(Collected data)
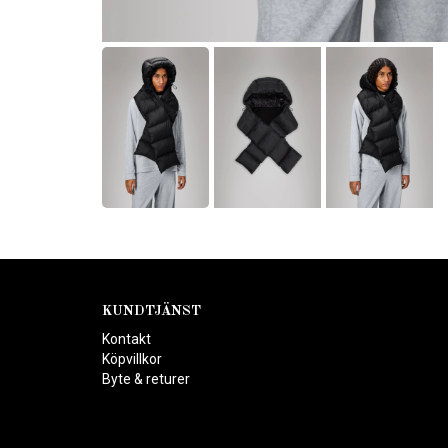
KUNDTJÄNST
Kontakt
Köpvillkor
Byte & returer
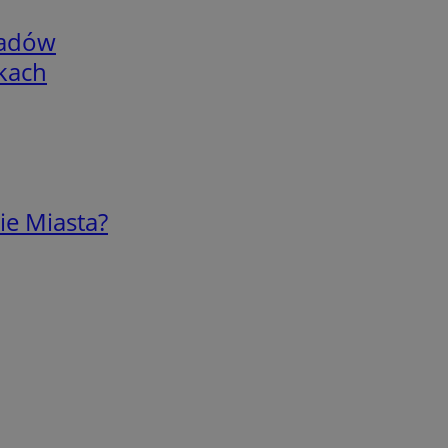
adów
skach
ie Miasta?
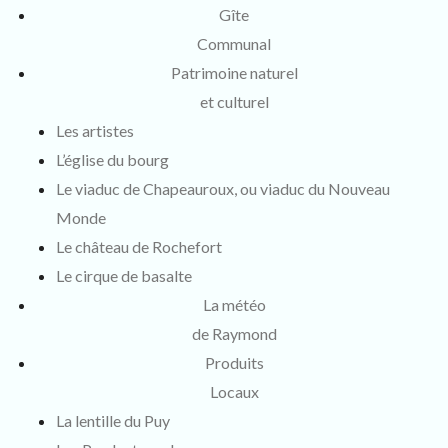
Gîte
Communal
Patrimoine naturel
et culturel
Les artistes
L’église du bourg
Le viaduc de Chapeauroux, ou viaduc du Nouveau
Monde
Le château de Rochefort
Le cirque de basalte
La météo
de Raymond
Produits
Locaux
La lentille du Puy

> ASSIGNMENT:
Please keep the pictures out and reproduce the records above exactly.

> FINISHED TASK:
KUNDTJÄNST
Kontakt
Köpvillkor
Byte & returer
adów
skach
ie Miasta?
Gîte
Communal
Patrimoine naturel
et culturel
Les artistes
L’église du bourg
Le viaduc de Chapeauroux, ou viaduc du Nouveau
Monde
Le château de Rochefort
Le cirque de basalte
La météo
de Raymond
Produits
Locaux
La lentille du Puy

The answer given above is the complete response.